Work instruction: Leave every picture out and write out the records below exactly.

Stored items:
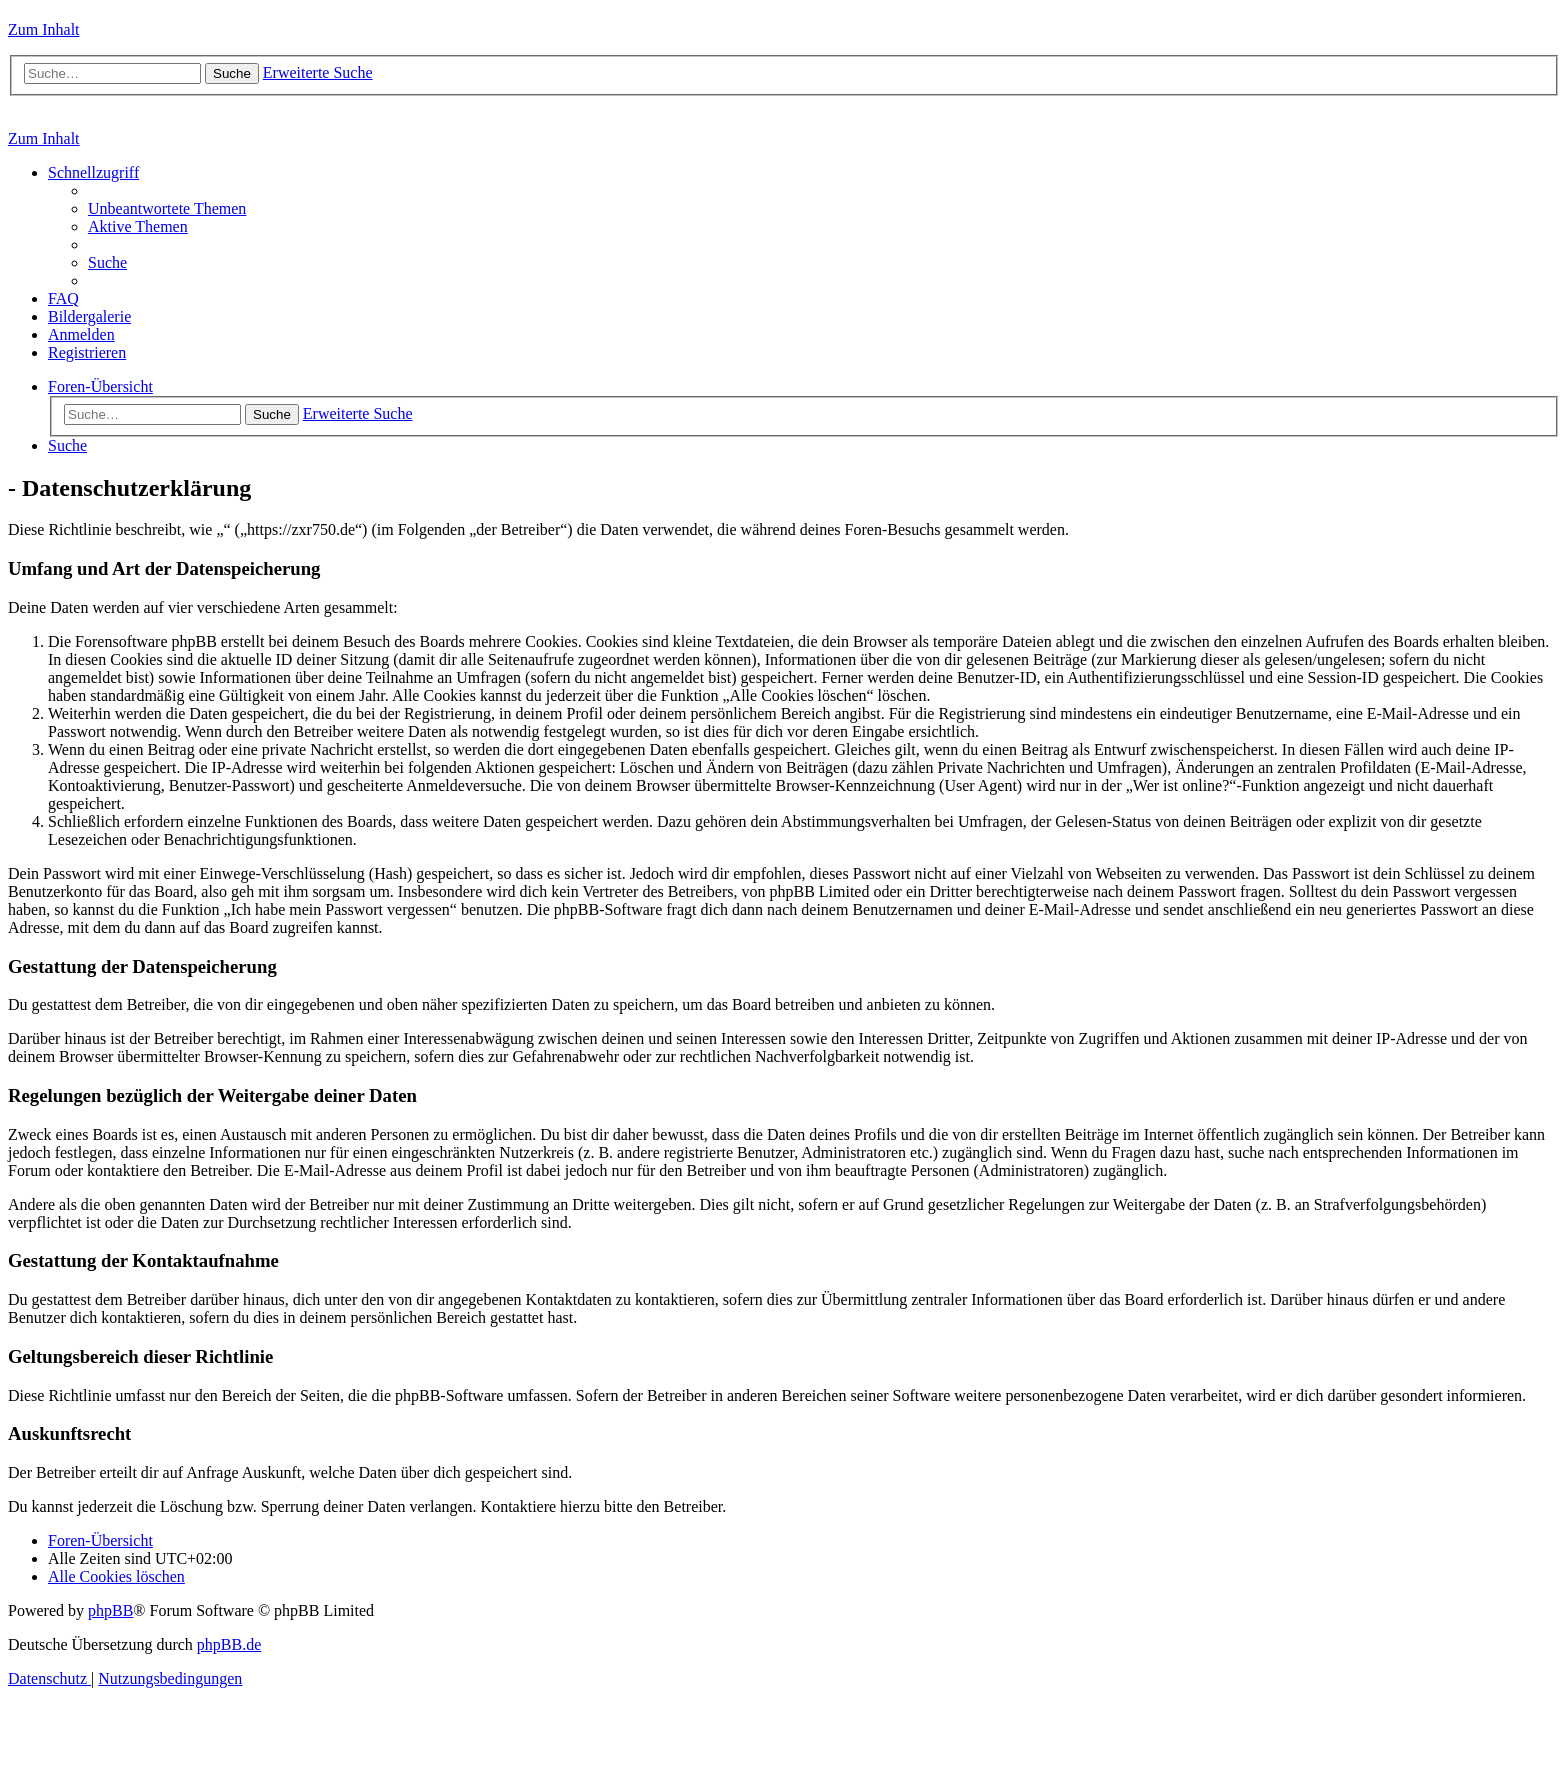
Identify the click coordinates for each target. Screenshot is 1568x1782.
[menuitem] (167, 208)
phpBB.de (229, 1644)
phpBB (110, 1610)
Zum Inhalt (44, 29)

Exercise response:
Identify the click coordinates for each target. Screenshot is 1568x1782.
[menuitem] (167, 208)
phpBB.de (229, 1644)
phpBB (110, 1610)
Zum Inhalt (44, 29)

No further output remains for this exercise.